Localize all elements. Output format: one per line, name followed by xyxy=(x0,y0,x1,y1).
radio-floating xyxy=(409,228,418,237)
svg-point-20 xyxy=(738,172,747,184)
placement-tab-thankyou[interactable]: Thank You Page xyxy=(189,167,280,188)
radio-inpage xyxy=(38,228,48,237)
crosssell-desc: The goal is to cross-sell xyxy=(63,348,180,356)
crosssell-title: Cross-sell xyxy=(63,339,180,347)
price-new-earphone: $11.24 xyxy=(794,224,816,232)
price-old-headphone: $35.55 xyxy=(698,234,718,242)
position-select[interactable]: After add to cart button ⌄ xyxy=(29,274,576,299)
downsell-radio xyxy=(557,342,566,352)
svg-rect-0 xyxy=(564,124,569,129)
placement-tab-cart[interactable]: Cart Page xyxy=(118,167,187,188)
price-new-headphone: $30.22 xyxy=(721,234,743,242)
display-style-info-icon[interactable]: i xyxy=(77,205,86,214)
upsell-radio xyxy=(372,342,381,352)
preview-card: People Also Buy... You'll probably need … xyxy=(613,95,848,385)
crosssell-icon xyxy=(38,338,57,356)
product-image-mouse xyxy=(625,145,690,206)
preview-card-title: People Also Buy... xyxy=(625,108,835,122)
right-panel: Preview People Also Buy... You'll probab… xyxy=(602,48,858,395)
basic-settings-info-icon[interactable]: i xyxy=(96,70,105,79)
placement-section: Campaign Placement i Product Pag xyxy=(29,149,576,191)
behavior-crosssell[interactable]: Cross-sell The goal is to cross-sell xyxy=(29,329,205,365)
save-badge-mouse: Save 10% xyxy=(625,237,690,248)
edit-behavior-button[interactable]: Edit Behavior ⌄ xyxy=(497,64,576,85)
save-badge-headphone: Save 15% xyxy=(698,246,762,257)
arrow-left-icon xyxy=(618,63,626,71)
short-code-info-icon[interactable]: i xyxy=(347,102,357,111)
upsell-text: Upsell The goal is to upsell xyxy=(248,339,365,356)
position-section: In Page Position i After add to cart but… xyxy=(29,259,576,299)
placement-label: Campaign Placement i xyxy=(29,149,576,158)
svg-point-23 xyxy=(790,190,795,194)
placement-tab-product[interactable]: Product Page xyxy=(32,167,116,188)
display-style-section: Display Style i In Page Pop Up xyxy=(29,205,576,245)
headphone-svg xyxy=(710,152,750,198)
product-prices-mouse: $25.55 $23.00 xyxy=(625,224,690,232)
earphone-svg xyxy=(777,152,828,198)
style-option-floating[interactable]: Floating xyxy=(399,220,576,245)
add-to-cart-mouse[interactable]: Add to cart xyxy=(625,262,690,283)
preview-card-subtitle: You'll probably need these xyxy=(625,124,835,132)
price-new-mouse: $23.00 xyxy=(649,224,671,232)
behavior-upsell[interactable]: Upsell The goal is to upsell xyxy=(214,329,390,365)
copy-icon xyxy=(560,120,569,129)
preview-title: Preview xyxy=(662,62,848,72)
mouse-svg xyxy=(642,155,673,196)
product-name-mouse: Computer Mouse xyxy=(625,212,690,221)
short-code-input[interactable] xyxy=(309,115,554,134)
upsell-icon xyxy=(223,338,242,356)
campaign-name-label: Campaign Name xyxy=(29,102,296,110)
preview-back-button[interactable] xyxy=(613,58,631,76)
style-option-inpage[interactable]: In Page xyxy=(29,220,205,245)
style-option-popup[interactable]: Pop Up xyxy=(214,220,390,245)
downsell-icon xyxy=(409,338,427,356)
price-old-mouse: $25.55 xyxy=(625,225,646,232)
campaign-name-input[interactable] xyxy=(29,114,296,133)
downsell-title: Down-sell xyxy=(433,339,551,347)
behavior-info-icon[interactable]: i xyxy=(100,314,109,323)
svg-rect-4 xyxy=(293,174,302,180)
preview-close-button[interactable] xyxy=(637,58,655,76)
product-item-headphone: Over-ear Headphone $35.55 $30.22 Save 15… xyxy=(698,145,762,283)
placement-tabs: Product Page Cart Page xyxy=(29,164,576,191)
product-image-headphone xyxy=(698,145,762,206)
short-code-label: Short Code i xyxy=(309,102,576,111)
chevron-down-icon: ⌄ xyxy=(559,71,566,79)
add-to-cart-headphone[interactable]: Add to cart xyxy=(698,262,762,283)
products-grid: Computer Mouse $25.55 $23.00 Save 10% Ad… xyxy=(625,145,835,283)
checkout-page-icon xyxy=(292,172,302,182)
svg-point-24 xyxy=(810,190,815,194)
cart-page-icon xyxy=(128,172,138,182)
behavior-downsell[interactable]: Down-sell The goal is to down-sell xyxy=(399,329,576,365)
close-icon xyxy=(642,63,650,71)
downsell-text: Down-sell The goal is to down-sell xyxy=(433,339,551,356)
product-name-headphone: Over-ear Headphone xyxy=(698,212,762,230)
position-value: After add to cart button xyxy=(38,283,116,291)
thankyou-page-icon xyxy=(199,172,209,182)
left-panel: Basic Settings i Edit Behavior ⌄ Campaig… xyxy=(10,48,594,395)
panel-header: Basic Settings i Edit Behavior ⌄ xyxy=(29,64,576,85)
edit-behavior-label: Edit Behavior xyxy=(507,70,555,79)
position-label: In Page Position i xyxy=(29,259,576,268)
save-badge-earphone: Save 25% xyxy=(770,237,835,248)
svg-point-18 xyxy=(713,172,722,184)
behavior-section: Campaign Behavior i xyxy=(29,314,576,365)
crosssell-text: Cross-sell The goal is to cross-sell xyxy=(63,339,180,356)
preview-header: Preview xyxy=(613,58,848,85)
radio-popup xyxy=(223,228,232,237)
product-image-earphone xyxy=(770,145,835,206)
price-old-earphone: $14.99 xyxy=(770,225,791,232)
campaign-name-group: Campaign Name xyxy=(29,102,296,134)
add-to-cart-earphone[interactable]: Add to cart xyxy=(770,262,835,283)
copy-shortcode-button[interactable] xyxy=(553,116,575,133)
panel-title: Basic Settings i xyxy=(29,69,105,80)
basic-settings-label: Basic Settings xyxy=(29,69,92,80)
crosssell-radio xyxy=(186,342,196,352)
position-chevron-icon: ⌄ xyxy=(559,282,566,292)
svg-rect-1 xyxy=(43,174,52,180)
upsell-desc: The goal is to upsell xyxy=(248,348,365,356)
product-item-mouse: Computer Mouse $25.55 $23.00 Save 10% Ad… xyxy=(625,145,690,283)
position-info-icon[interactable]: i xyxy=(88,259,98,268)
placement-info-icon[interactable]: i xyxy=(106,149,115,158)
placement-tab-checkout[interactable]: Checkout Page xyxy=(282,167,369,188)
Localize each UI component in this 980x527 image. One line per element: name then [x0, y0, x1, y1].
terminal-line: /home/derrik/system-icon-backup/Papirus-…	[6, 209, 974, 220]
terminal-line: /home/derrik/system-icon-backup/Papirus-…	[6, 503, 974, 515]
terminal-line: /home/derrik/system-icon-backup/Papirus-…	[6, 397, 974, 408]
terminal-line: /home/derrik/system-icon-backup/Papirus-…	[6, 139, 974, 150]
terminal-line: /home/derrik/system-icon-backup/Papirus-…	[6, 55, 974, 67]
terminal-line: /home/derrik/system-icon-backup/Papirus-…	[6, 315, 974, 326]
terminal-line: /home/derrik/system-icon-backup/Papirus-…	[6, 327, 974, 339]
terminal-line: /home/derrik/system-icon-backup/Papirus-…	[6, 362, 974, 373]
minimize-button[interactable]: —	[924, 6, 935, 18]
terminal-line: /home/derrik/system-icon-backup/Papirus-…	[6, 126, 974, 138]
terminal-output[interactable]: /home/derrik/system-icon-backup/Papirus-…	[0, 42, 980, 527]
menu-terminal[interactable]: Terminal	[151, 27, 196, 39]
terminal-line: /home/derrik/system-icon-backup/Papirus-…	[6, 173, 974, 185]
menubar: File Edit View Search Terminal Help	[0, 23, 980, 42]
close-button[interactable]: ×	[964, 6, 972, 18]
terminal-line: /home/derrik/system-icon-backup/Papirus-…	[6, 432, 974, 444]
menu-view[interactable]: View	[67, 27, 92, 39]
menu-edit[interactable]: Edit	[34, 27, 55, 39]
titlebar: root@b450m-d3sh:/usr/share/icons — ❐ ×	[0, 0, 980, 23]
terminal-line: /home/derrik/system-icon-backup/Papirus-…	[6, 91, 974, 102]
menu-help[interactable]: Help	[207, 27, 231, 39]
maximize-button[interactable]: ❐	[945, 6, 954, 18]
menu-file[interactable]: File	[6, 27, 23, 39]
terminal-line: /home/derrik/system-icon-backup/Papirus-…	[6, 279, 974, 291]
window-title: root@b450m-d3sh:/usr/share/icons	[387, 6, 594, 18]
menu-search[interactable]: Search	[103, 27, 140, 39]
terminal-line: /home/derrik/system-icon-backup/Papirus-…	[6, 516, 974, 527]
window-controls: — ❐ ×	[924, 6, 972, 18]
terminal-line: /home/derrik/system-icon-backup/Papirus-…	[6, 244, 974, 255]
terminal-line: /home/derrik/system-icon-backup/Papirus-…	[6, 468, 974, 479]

○ ○ ○ ○ ○

How many lines in the records above contain the word "position"? State that number and nothing more.

# Answer space
6